Biomarkers are distinct biological indicators (cellular, biochemical or molecular) of a process, event or condition that can be measured reliably in tissues, cells or fluids, and can be used to detect early changes in a patient’s health. Some examples of biomarkers include blood cholesterol, a well-known biomarker of risk for coronary heart disease, and PSA, which is associated with prostate cancer.
The PROOF Centre is taking a ‘non-targeted’ approach to discovering novel biomarkers. Instead of focusing on known biomarkers, we are using technological platforms and tiered computation strategies to discover combinations of genes, proteins and metabolites that are unknown and/or not previously associated with illness and organ failure. In addition, we bring together, two “compartments” – the expression of genes in whole blood (primarily white blood cells) and expression of proteins in the plasma. We believe in this combined approach because of the complexity of the human body.

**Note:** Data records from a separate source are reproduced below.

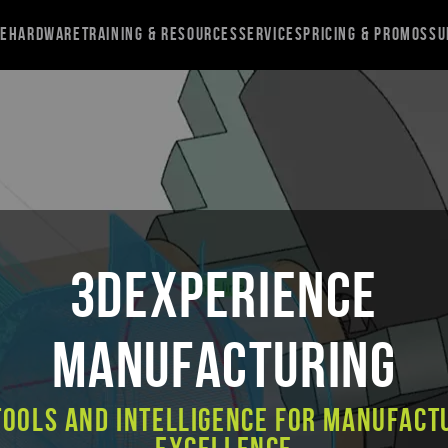
re
Hardware
Training & Resources
Services
Pricing & Promos
Su
3DEXPERIENCE
MANUFACTURING
Tools and Intelligence for Manufact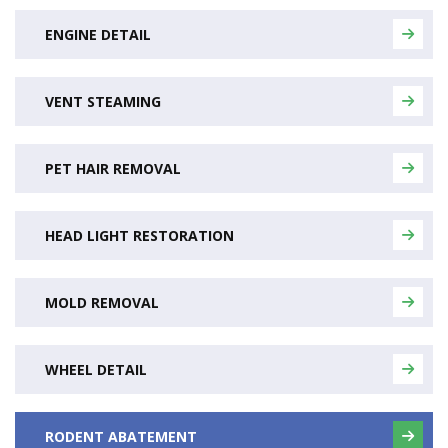
ENGINE DETAIL
VENT STEAMING
PET HAIR REMOVAL
HEAD LIGHT RESTORATION
MOLD REMOVAL
WHEEL DETAIL
RODENT ABATEMENT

We’re looking for differentially expressed biomarkers. Healthy people express different types and/or quantities of genes, proteins and metabolites than people who are ill. PROOF is identifying biomarkers that are expressed differently between different groups of patients; between healthy people and those with organ failure, and between organ failure patients who are experiencing different outcomes. We’re doing this by identifying and comparing the biomarker profiles between different patient cohorts – groups of patients with similar clinical symptoms or outcomes. By using this approach we hope to identify specific biomarkers that can be used to distinguish a patient with one type of illness from another and to predict their outcomes, even before disease symptoms appear.